C’est pourquoi Gordon
ne buvait pas d’alcool. L’ivresse le rendait morose, jamais joyeux.
C’est pourquoi Gordon
n’était guère concerné par les affaires de sexe ou d’érotisme. L’orgasme
pouvait peut-être satisfaire les gens normaux, mais pour Gordon, il s’agissait
d’une fonction corporelle comme les autres, un plaisir distrait venant du fait
de se laisser aller, offrant tout au plus un moment de détente. Rien à voir
avec la véritable extase…
C’est pourquoi Gordon
avait créé le premier prototype du composite O. Son procédé s’était avéré bien
peu puissant en comparaison avec celui de Harré. À tout le moins, il avait eu
la bonne idée d’en faire un moyen d’étendre son influence dans La Cité, une
influence qui pouvait encore lui servir…
Bref, quoiqu’il dût
accomplir pour atteindre son objectif, il n’était pas question de Gordon fasse
marche arrière. Ni maintenant, ni plus tard.
C’est pourquoi il
avait offert à Félicia trois faveurs pour son secret…
La technique de Lytvyn
était un bijou de simplicité et d’élégance, signe probable qu’elle l’avait
acquis via un procédé émergeant. Sa simplicité n’en faisait pas moins une
avancée révolutionnaire dans ce domaine où la jeune femme semblait être la
seule vraie novatrice.
Gordon l’apprit en
moins d’une heure. « Qu’est-ce que je dois faire si quelque chose
cloche? », demanda Félicia.
« Tu n’as pas à
t’inquiéter. Probablement que ce procédé ne fonctionnera pas plus que l’urne. »
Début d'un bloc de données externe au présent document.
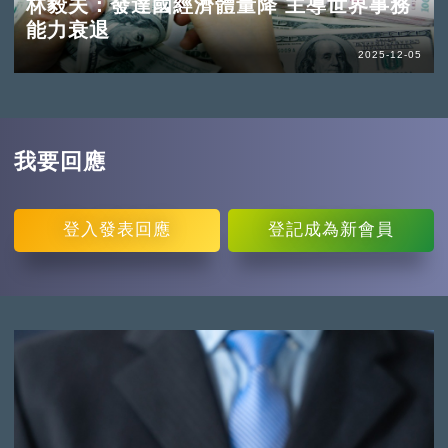
林毅夫：發達國經濟體量降 主導世界事務
能力衰退
2025-12-05
我要回應
登入
發表回應
登記
成為新會員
Bien entendu, Gordon espérait tout de même un succès. Il glissa facilement en
état d’acuité et pénétra à son tour dans le cercle d’herbes mortes pour entamer
le procédé.
« Gordon?
Gordon! »
Il ouvrit les yeux. Il
était étendu sur la terre encore humide. Ses oreilles bourdonnaient, le sang
battait dans ses tempes. Il souffla et cracha le sable qui s’était insinué dans
sa bouche. Il tenta de se redresser, mais fut pris d’un vertige qui le renvoya
face contre terre. Il sentit la présence de Félicia à ses côtés, ses mains qui
tentaient de le tirer en position assise. Après un moment, il avait assez
repris ses esprits pour lui dire : « Ça va, ça va… » Il n’en
était toutefois pas encore certain. La nausée lui nouait le ventre et un étau
compressait son crâne. Il n’était pas encore en mesure de comprendre les mots
que Félicia lui répétait avec insistance… Au prix d’un effort de concentration,
il finit par les distinguer.
« L’impression a
disparu… Harré n’est plus là! »
Toujours en proie à la
confusion, Gordon entendit sans réaliser ce que cela pouvait signifier.